第2章 — 眠らないエンジンたち
十三歳のとき、リョクは沈黙にも音があることを知る。
それは学校の裏にある整備工場のエンジン音――胸の奥で代わりの心臓のように震える深い唸りだ。
遅れてきた救急車の記憶が戻ろうとするたびに、彼はその音を聞いて世界を押しのける。
彼は整備士たちを観察する。
油で汚れた手、疲れた照明の下で光る工具、眠る獣のように開かれた車。
リョクは多くを話さない。質問もしない。
ただすべてを見る。
ピストン一つ、フィルター一つ、エンジンが息をするたびの微かな揺れ。
彼の中には、あの日なぜ時間が裏切ったのかを知りたいという、飢えのような衝動がある。

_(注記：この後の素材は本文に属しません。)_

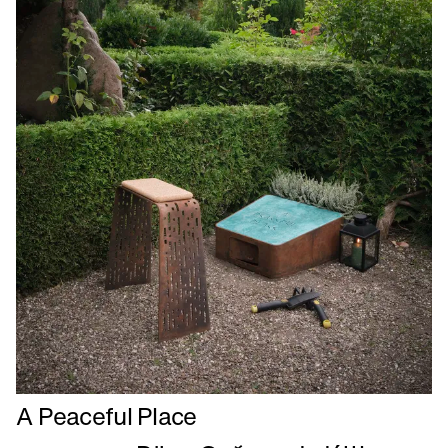
Læs
A Peaceful Place
mere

里親の家の小さな部屋で、彼は古いラジオや壊れた玩具を分解する。
エンジンの唸りのリズムを再現しようとするが、どれも本物とは違う。
執着は骨の中で錆のように育っていく。
彼は図面を描き始め、部品をスケッチし、学校の誰も読まない本を読み漁る。
歯車の夢を見る――そして、その夢の中でさえ歯車は遅すぎる。
ある夜、橋を渡っていると、リョクは車が暴力的に加速する音を聞く。
その音は湿った空気を傷のように切り裂いた。
彼は震え、その振動の中に何かが目覚めるのを感じる。
名前はつけられないが、あれに追いつかねばならない、あれを制御しなければならないことだけはわかった。
車が遠くのカーブで姿を消したとき、冷たい風が彼の背を撫でた。
一瞬だけ、リョクは誰か――いや、“何か”が、
彼のうなじのすぐ後ろでエンジンの唸りを真似したような感覚を覚えた。
まるで彼を選んだかのような、残響だった。